• **Required action**: On the basis of the records below, report how many lines contain the word "گوگل". Nothing else should be given.

• **Source data**:
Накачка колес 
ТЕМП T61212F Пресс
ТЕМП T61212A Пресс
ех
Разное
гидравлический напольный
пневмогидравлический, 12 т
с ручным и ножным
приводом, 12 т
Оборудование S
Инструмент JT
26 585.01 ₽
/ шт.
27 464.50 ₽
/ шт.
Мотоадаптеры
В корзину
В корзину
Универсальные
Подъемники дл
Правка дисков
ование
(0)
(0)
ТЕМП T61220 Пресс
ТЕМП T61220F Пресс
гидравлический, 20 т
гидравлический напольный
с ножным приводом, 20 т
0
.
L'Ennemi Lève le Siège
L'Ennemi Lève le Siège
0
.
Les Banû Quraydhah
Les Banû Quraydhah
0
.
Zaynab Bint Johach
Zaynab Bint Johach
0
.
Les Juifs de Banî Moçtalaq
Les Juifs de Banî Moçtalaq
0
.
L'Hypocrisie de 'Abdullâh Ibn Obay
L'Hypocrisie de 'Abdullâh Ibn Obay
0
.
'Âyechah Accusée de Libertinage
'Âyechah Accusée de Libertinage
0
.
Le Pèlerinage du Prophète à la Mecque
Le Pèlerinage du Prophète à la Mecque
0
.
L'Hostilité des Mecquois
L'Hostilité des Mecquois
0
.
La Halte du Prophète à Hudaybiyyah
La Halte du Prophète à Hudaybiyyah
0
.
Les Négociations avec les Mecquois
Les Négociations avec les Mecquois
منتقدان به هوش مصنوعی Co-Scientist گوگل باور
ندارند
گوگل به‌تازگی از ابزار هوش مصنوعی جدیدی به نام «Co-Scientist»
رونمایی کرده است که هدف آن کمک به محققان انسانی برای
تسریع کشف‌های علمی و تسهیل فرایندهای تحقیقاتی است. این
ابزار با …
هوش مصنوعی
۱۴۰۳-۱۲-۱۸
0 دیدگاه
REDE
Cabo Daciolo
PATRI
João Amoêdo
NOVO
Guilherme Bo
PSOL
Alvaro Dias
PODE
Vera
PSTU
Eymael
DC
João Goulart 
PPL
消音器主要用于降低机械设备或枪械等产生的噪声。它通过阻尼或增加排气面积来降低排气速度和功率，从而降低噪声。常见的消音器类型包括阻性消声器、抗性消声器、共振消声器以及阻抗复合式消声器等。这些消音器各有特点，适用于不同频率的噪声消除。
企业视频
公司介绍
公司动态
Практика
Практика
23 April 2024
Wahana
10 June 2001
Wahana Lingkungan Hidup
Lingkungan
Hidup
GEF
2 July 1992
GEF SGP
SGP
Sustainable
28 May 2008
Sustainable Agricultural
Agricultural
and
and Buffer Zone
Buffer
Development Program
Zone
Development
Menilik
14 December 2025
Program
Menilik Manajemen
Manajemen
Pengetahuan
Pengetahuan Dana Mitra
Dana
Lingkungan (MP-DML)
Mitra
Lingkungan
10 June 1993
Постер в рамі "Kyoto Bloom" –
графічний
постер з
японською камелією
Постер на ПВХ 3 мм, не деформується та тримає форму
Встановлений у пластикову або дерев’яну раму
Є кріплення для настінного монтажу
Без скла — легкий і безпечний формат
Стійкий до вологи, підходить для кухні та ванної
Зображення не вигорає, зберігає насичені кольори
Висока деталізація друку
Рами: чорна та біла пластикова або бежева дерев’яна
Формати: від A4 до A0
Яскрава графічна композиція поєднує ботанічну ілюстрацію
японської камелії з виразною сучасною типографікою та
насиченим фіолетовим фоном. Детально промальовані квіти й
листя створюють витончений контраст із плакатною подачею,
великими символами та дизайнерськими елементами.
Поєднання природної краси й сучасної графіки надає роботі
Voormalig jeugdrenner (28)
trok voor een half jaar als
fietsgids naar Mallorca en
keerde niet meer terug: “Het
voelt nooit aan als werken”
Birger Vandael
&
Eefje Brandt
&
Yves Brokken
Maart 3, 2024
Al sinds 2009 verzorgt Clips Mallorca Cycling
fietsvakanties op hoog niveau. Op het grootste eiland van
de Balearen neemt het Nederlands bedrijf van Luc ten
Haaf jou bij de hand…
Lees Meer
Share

• **Answer to this problem**: 2